Look through the listing and report every line that has "Your" in it.

-------

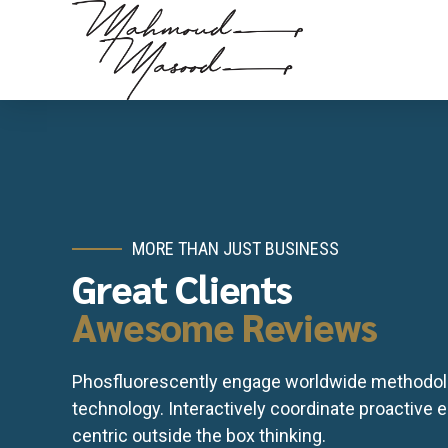
MORE THAN JUST BUSINESS
Great Clients
Awesome Reviews
Phosfluorescently engage worldwide methodol
technology. Interactively coordinate proactive
centric outside the box thinking.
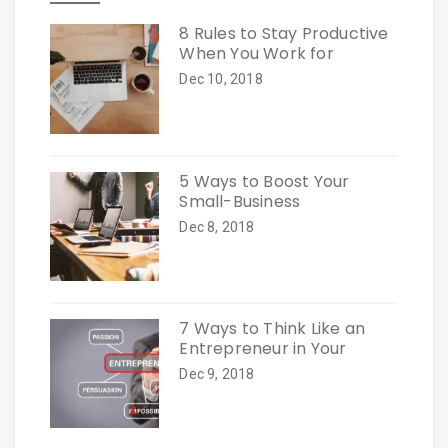
8 Rules to Stay Productive
When You Work for
Dec 10, 2018
5 Ways to Boost Your
Small-Business
Dec 8, 2018
7 Ways to Think Like an
Entrepreneur in Your
Dec 9, 2018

-------

- **Task output**
5 Ways to Boost Your
Entrepreneur in Your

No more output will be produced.